Prendre un apéro avec un individu qui ne consomme plus d’alcool depuis la présidence de Jimmy Carter et ne fréquente pas davantage les bars n’est pas chose aisée. Mais avec James Ellroy, l’auteur de romans noirs préféré des Français, réalité et fiction se confondent au point d’engendrer des mirages. Il suffit d’entrer dans la danse de sa propre imagination, fertile en diable : « C’est ce que j’essaie de faire avec les gens, leur transmettre le côté obsessionnel de mes livres, pour qu’ils les lisent de façon obsessionnelle. »
Puisque son dernier pavé en date, Les Enchanteurs (Rivages, 672 pages, 26 euros), se déroule pendant l’été 1962 à Los Angeles, alors que Marilyn Monroe vient de succomber à une overdose de barbituriques et que rôdent flics ripoux, voyeurs dévoyés et starlettes criminelles, essayons l’obsession.
Première étape : tamiser mentalement la lumière blafarde de la pièce des éditions Rivages où se déroule l’entretien, en plein cœur du 7e arrondissement de Paris. Puis imaginer, à la place des deux gobelets de café, un old fashioned bien tassé avec une cerise confite piquée dans un cure-dents.
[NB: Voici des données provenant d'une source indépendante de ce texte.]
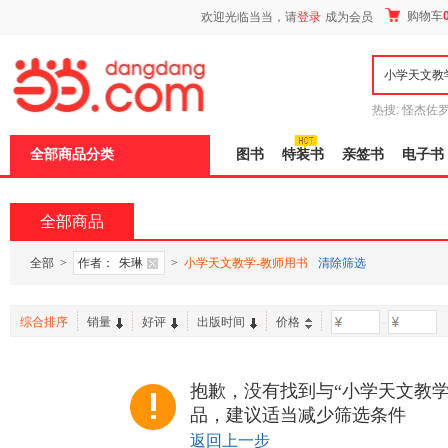
新
购物车
欢迎光临当当，请
登录
成为会员
窗
口
打
开
无
障
热搜:
怪杰佐
碍
谎
吾辈如神
说
全部商品分类
图书
特装书
亲签书
电子书
明
页
面,
按
全部商品
Ctrl
加
波
全部
>
作者：
朱琳
>
小学天文教学-教师用书
清除筛选
浪
键
打
综合排序
销量
好评
出版时间
价格
-
开
导
盲
模
抱歉，没有找到与“小学天文教学
式
品，建议适当减少筛选条件
返回上一步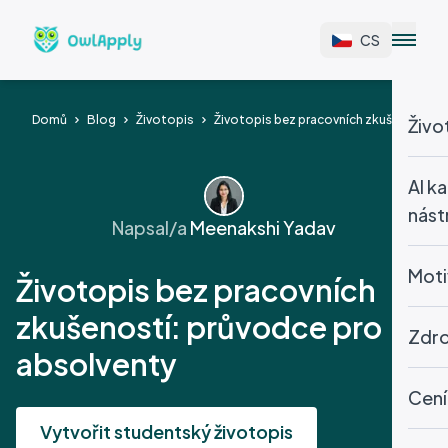
CS
Domů
Blog
Životopis
Životopis bez pracovních zkušeností: 
Živo
AI ka
nást
Napsal/a
Meenakshi Yadav
Moti
Životopis bez pracovních
zkušeností: průvodce pro
Zdro
absolventy
Cení
v
Vytvořit studentský životopis
g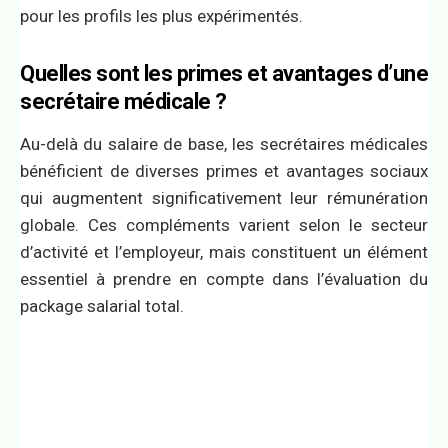
pour les profils les plus expérimentés.
Quelles sont les primes et avantages d’une
secrétaire médicale ?
Au-delà du salaire de base, les secrétaires médicales
bénéficient de diverses primes et avantages sociaux
qui augmentent significativement leur rémunération
globale. Ces compléments varient selon le secteur
d’activité et l’employeur, mais constituent un élément
essentiel à prendre en compte dans l’évaluation du
package salarial total.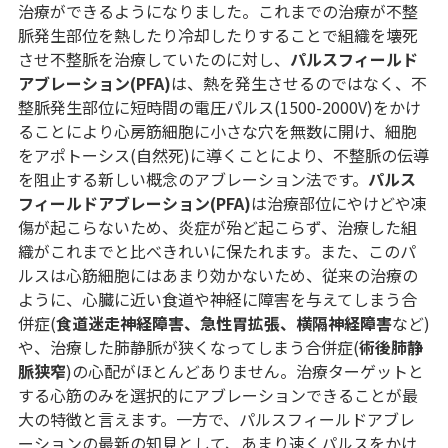
治療ができるようになりました。これまでの治療が不整
脈発生部位を熱したり冷却したりすることで組織を壊死
させ不整脈を治療していたのに対し、
パルスフィールド
アブレーション(PFA)
は、熱を発生させるのではなく、不
整脈発生部位に短時間の電圧パルス(1500-2000V)をかけ
ることにより心房筋細胞に小さな穴を無数に開け、細胞
をアポトーシス(自然死)に導くことにより、不整脈の伝導
を阻止する新しい概念のアブレーション法です。
パルス
フィールドアブレーション(PFA)
は治療部位にやけどや凍
傷が起こらないため、炎症が殆ど起こらず、治療した組
織がこれまでと比べきれいに保たれます。また、このパ
ルスは心筋細胞にはあまり効かないため、従来の治療の
ように、心臓に近い食道や神経に障害を与えてしまう合
併症(
食道迷走神経障害、急性胃拡張、横隔神経障害
など)
や、治療した肺静脈が狭くなってしまう合併症(
術後肺静
脈狭窄
)の心配がほとんどありません。治療ターゲットと
する心筋のみを選択的にアブレーションできることが最
大の特徴と言えます。一方で、パルスフィールドアブレ
ーションの最新の知見として、あまり速くパルスをかけ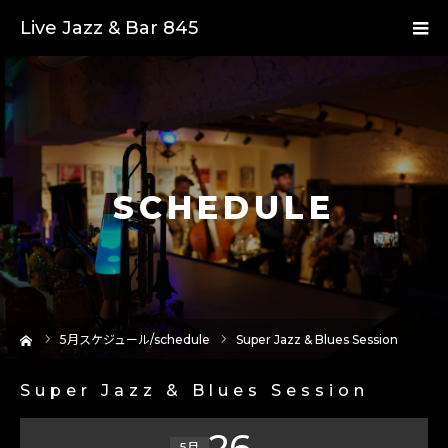
Live Jazz & Bar 845
SCHEDULE
ーム
5
月スケジュール/schedule
Super Jazz & Blues Session
Super Jazz & Blues Session
26
5月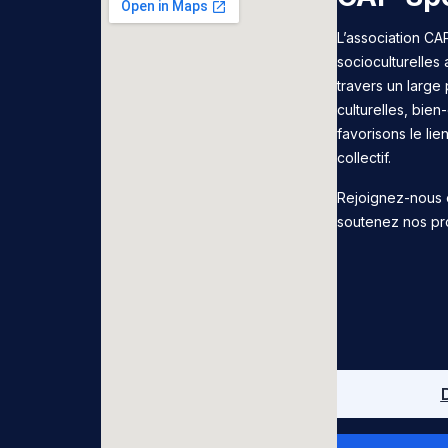
L’association CAP
socioculturelles
travers un large 
culturelles, bie
favorisons le lie
collectif.
Rejoignez-nous 
soutenez nos pr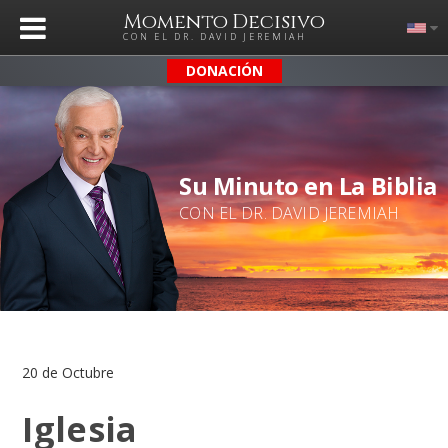
Momento Decisivo
CON EL DR. DAVID JEREMIAH
DONACIÓN
Su Minuto en La Biblia
CON EL DR. DAVID JEREMIAH
20 de Octubre
Iglesia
En fond sonore, recouvrir les murmures des employés par une envolée de cool jazz, Dave Brubeck au piano, Eugene « The Senator » Wright à la contrebasse. Fermer les yeux, un petit effort de concentration, nous y voilà : la Cité des anges, canicule millésime 1962.
Installé dans un large fauteuil moderne, bras écartés sur le dossier, jambes croisées, James Ellroy, 76 ans, plante le décor : « C’était un autre monde, et, dans mon imagination, j’ai presque exclusivement vécu dans ce monde. » Sa mise – pantalon jaune pastel, chaussures en toile jaune canari, pull-over rouge passé – contraste avec sa mine, celle d’un austère pasteur luthérien, longue silhouette dégingandée, yeux perçants derrière des lunettes rondes et visage émacié.
A l’époque des faits, Lee Earle, son véritable prénom, trimballe un trauma XXL : sa mère, Geneva, a été assassinée quatre ans plus tôt, le coupable n’a jamais été retrouvé. A l’âge de 10 ans, il est confié à son père, déjà sexagénaire et comptable pour des studios de cinéma en même temps que coureur de jupons invétéré. Il grandit à la va-comme-je-te-pousse, dévore les pulps, ces magazines à quatre sous aux couvertures criardes peuplés de pin-up et de durs à cuire en chapeau mou. Il ne quittera jamais vraiment cette époque, comme on s’arrime inconsciemment aux séquelles d’un choc émotionnel en croyant mieux l’exorciser.